The first act ended with a staggering rendition of "A Weekend in the Country" from Night Music using the original Jonathan Tunick orchestration. Lazar recreated his Carl-Magnus from the current Broadway revival, Baldwin reprising Charlotte (a role she played to raves in 2008 at the Center Stage in Baltimore), Noll as Anne and Gemignani as Fredrik. Paul Betz and Renee Rakelle from the Essential Voices USA rounded out the sextet, with the entire chorale substituting for the Liebslieders during the song's thrilling climax.

The second act started with the Pops' performance of the "Sweeney Todd Symphonic Suite" (arr. by Don Sebesky). In a series of songs which dealt with male-female relationships from the masculine perspective, Gemignani sang a simple and pure rendition of "Not While I'm Around" and joined Lazar for the amusing "Agony" from Into the Woods. However, Gemignani reached his pinnacle with a smashing, all-stops-out performance of "Buddy's Blues" from Follies (and a role for which he'll be pitch perfect when he's older). Baldwin sang a haunting "Children Will Listen" from Into the Woods, with the subtle assistance of the Essential Voices.
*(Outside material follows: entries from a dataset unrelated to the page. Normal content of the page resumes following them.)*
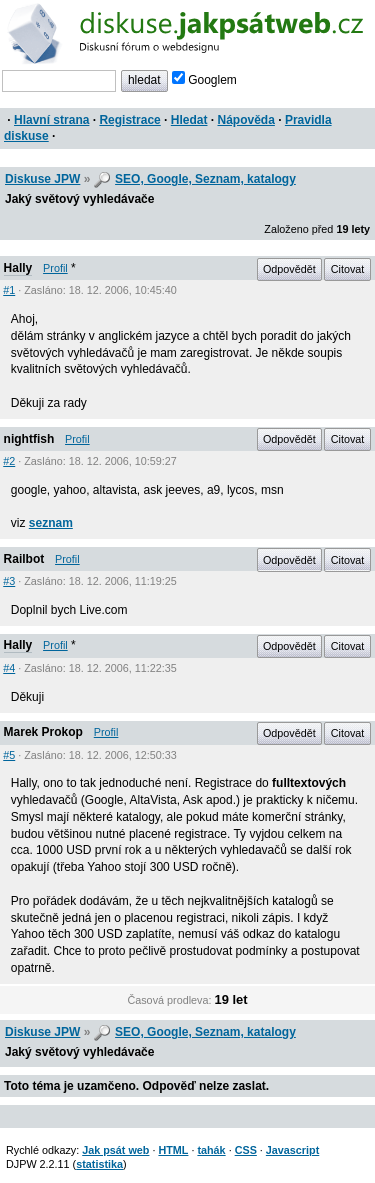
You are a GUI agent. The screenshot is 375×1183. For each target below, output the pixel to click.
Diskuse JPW (42, 179)
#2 (9, 461)
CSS (246, 1150)
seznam (51, 523)
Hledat (189, 120)
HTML (173, 1150)
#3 (9, 581)
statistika (99, 1164)
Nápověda (246, 120)
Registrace (129, 120)
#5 (9, 755)
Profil (55, 268)
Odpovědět (289, 269)
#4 (9, 668)
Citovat (348, 269)
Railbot (24, 559)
Together, the foursome delivered an earnest "Our Time" from Merrily We Roll Along before Lazar and Noll sang a spellbinding "Move On" from Sunday in the Park with George.

The 82 year old cabaret legend Marilyn Maye made a special appearance at the eleven o'clock spot wrapping her mahogany-hued contralto around "I'm Still Here," the biggest showstopper of the evening. The audience response was so overwhelming, Ms. Maye had to reappear to take a second bow. Afterward, the quartet and chorus sang Jason Robert Brown's new arrangement of the gorgeous "Sunday," which has become something of an obligatory finale for Sondheim celebrations.

Much to the delight of the audience, Sondheim himself made an entrance during the unlisted encore of "Old Friends" from Merrily We Roll Along. When the standing ovation subsided, Sondheim himself had the last word of the evening as he sang the final "Damn few."